Wednesday, 23 October 2019

Willesden Greeners mobilise to save the Delipod Hub from closure - petition launched

Willesden Greeners have lost no time in launching a petition to Brent Council asking them to act  to save the Delipod Hub at Willesden Green Library from closure (see yesterday's story).

The petition is HERE and states:

The recent decision to terminate the lease of Willesden Green Library’s Delipod Hub cafĂ© has caused an outpouring of community support.  We believe the decision to terminate their lease – regardless of the doubtless complex intricacies of the case – is a mistake and flies in the face of Brent’s stated aims to improve Willesden Green High Street.

After countless years in the doldrums, Willesden Green has recently started to show signs of growth and development; this is in large part due to the work of like-minded individuals within the community coming together. Our partnership with Brent Council seeks to improve our environment, reduce crime and foster growth on our High Street and has started to yield meaningful results. The small successes we have witnessed this past year have been helped by The Delipod Hub both as a focus of community activity and as a base for the community to meet and launch our campaigns. During the recent Rising Star High Street Award judges’ day, Brent Council touted The Delipod as a focal point for their consideration. Away from the watchful glare of media scrutiny, it’s pride of place at the epicentre of Willesden Green’s community hub should continue to be championed by the council.

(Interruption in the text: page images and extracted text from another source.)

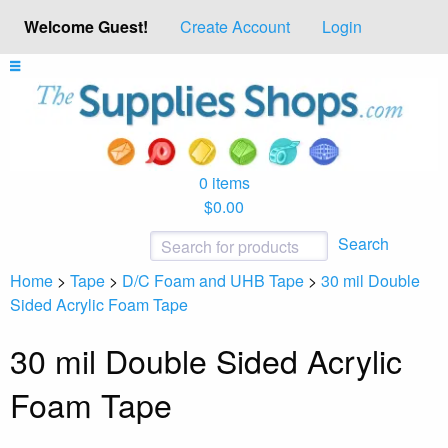
Welcome Guest!
Create Account
Login
0 items
$0.00
Search
Home
>
Tape
>
D/C Foam and UHB Tape
>
30 mil Double
Sided Acrylic Foam Tape
30 mil Double Sided Acrylic
Foam Tape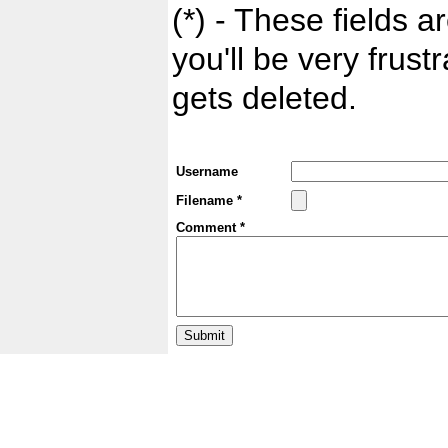
(*) - These fields ar
you'll be very frust
gets deleted.
Username
Filename *
Comment *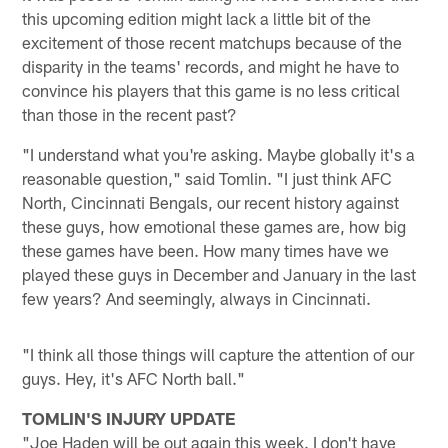
this upcoming edition might lack a little bit of the
excitement of those recent matchups because of the
disparity in the teams' records, and might he have to
convince his players that this game is no less critical
than those in the recent past?
"I understand what you're asking. Maybe globally it's a
reasonable question," said Tomlin. "I just think AFC
North, Cincinnati Bengals, our recent history against
these guys, how emotional these games are, how big
these games have been. How many times have we
played these guys in December and January in the last
few years? And seemingly, always in Cincinnati.
"I think all those things will capture the attention of our
guys. Hey, it's AFC North ball."
TOMLIN'S INJURY UPDATE
"Joe Haden will be out again this week. I don't have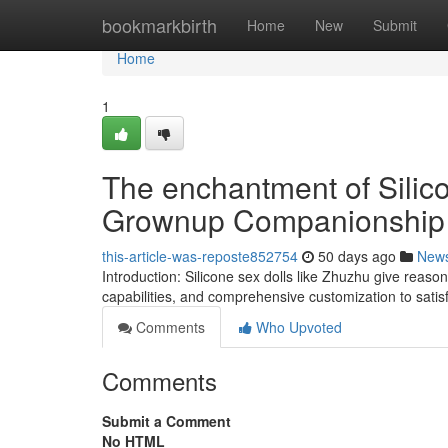
Home
bookmarkbirth
Home
New
Submit
Home
1
The enchantment of Silico
Grownup Companionship
this-article-was-reposte852754
50 days ago
New
Introduction: Silicone sex dolls like Zhuzhu give reaso
capabilities, and comprehensive customization to satisf
Comments
Who Upvoted
Comments
Submit a Comment
No HTML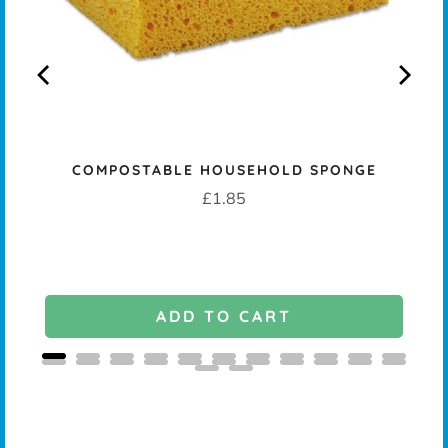
COMPOSTABLE HOUSEHOLD SPONGE
Price
£1.85
ADD TO CART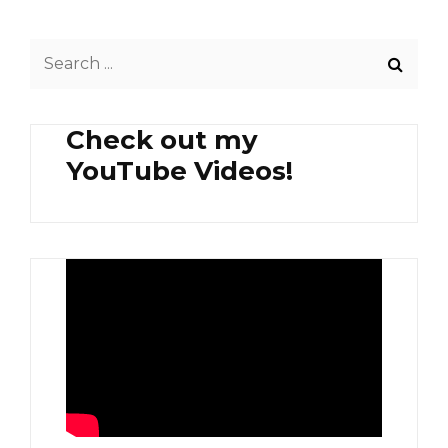
FRIED
POMPANO
Search
AT
EGGPLANT
for:
PLUS
GINISANG
Check out my
ALAMANG
YouTube Videos!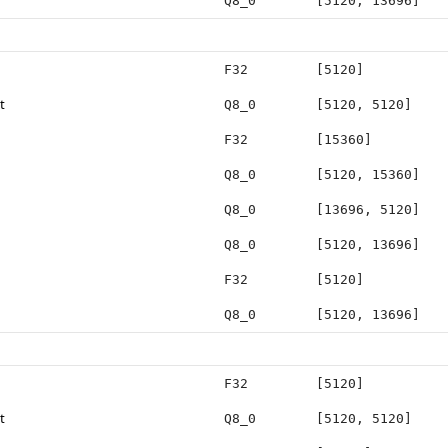
Q8_0
[5120, 13696]
F32
[5120]
t
Q8_0
[5120, 5120]
F32
[15360]
Q8_0
[5120, 15360]
Q8_0
[13696, 5120]
Q8_0
[5120, 13696]
F32
[5120]
Q8_0
[5120, 13696]
F32
[5120]
t
Q8_0
[5120, 5120]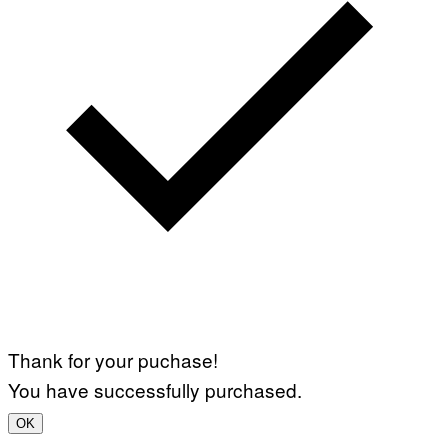
Thank for your puchase!
You have successfully purchased.
OK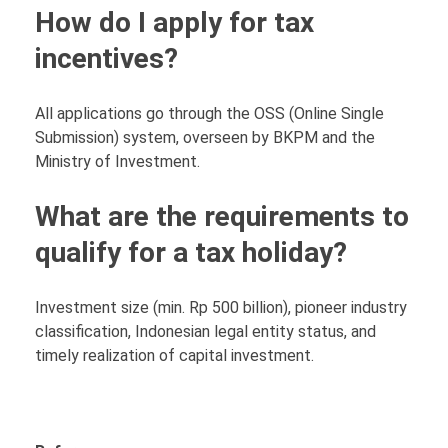
How do I apply for tax
incentives?
All applications go through the OSS (Online Single
Submission) system, overseen by BKPM and the
Ministry of Investment.
What are the requirements to
qualify for a tax holiday?
Investment size (min. Rp 500 billion), pioneer industry
classification, Indonesian legal entity status, and
timely realization of capital investment.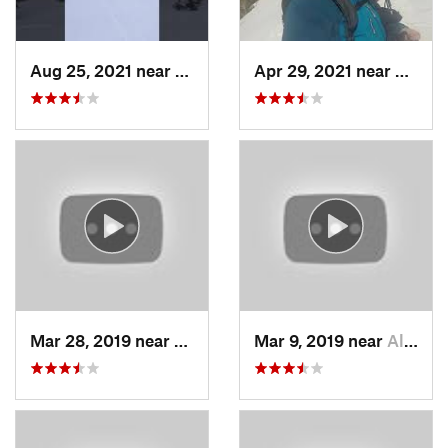
Aug 25, 2021 near
Provo, UT
Apr 29, 2021 near
Alta, 
Mar 28, 2019 near
North S…, UT
Mar 9, 2019 near
Alta, UT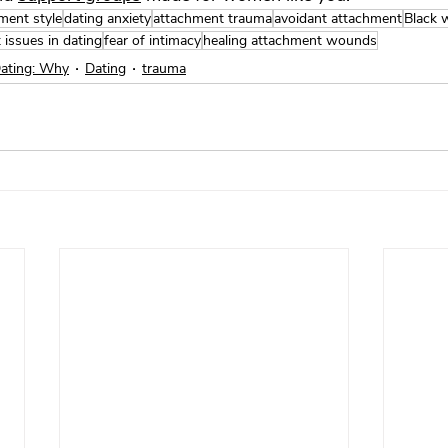
ment style
dating anxiety
attachment trauma
avoidant attachment
Black 
t issues in dating
fear of intimacy
healing attachment wounds
Dating: Why
Dating
trauma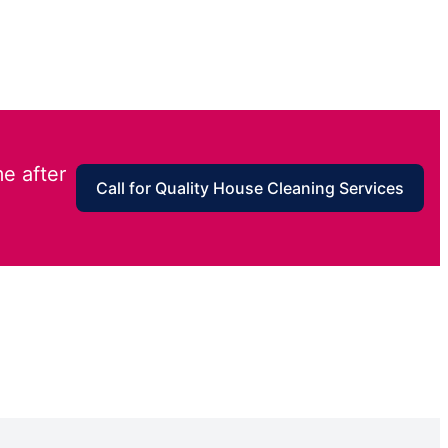
e after
Call for Quality House Cleaning Services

Among Brent’s stated ambitions is to encourage the public to spend locally. You employ a full time Town Centre Manager to promote growth and regeneration on our High Street.  In a peculiar turn of events, until mere weeks ago, the Town Centre Manager was excluded from any involvement in this matter.

While business rates are beyond your control and remit, we are aware it is within Brent Council’s gift to make rent reductions. It is the community’s understanding, The Delipod has been communicating through appropriate channels for over one year. They have patiently awaited an answer from Brent Council on a possible rent reduction.  We also understand the owners were led to believe there was consensus within the council supporting a rent reduction; a reduction that would allow them to operate successfully while continuing to provide Willesden Green’s community hub with a much-needed resource.  As happens, the decision-making process became a protracted episode prompting the assignment of this case across several different asset managers, until the most recent one issued a final ultimatum without benefit of a rent reduction.

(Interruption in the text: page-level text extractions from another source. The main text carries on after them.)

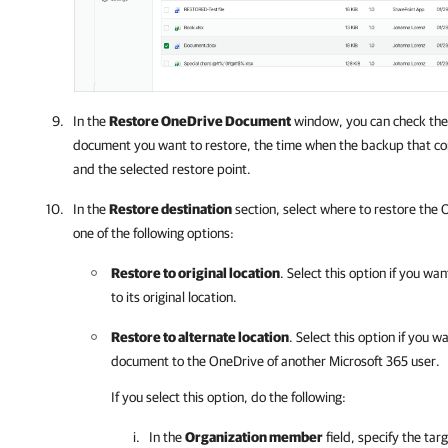
In the
Restore OneDrive Document
window, you can check the
document you want to restore, the time when the backup that c
and the selected restore point.
In the
Restore destination
section, select where to restore the
one of the following options:
Restore to original location
. Select this option if you w
to its original location.
Restore to alternate location
. Select this option if you 
document to the OneDrive of another
Microsoft 365
user.
If you select this option, do the following:
In the
Organization member
field, specify the tar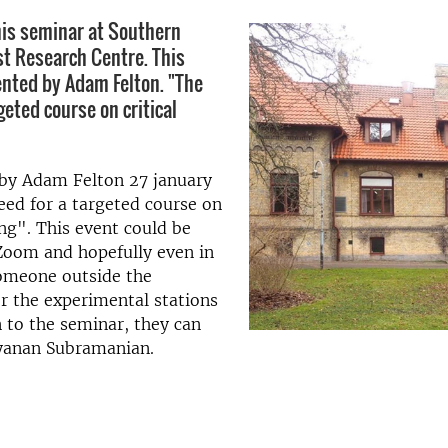
is seminar at Southern
t Research Centre. This
ented by Adam Felton. "The
geted course on critical
 by Adam Felton 27 january
eed for a targeted course on
ing". This event could be
Zoom and hopefully even in
someone outside the
r the experimental stations
n to the seminar, they can
yanan Subramanian.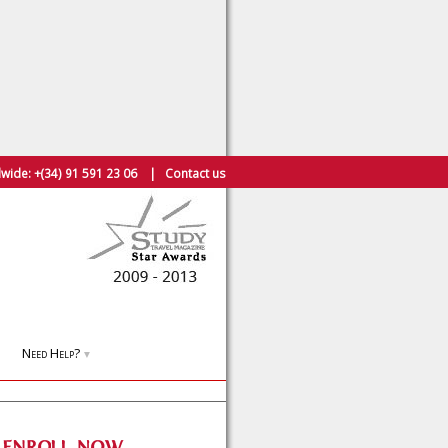
wide:
+(34) 91 591 23 06
|
Contact us
Need Help?
▼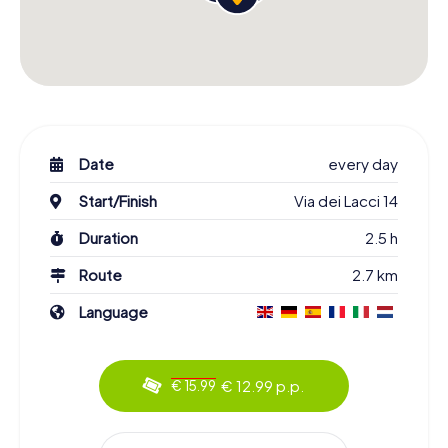
Date
every day
Start/Finish
Via dei Lacci 14
Duration
2.5 h
Route
2.7 km
Language
€ 12.99 p.p.
€ 15.99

If Brent Council is serious about investing in our local community, creating a thriving cultural centre hub within the main library and helping our town centre to flourish, then the community believes The Delipod Hub should be viewed as an asset of community value.  Brent must allow its community value to take precedent over commercial considerations.

Assuming the council has made full consideration of the financial issues any business utilising this space will face in managing both the rates and the rent, we have to ask, under current parameters, whom do Brent Council envision will be capable of achieving success? There is understandable concern among the community this space will, in future, welcome a spate of short-term cafes offering no semblance of continuity or stability. This is not in keeping with Brent’s well-publicised ambition for the borough or with the Town Centre Manager and community vision for Willesden Green.  Willesden Green deserves an equal chance to grow and develop along with other parts of the borough. If small, start-up businesses cannot expect and/or receive support from Brent Council how do you propose we achieve growth for the area and beyond?

We respectfully believe this decision to be short-sighted. Brent Council has a responsibility to represent the many while considering the long-term impact of removing yet another highly valued and much-loved facility from a ward fighting to devise a better place to live. We urge you to reconsider this misdirected decision.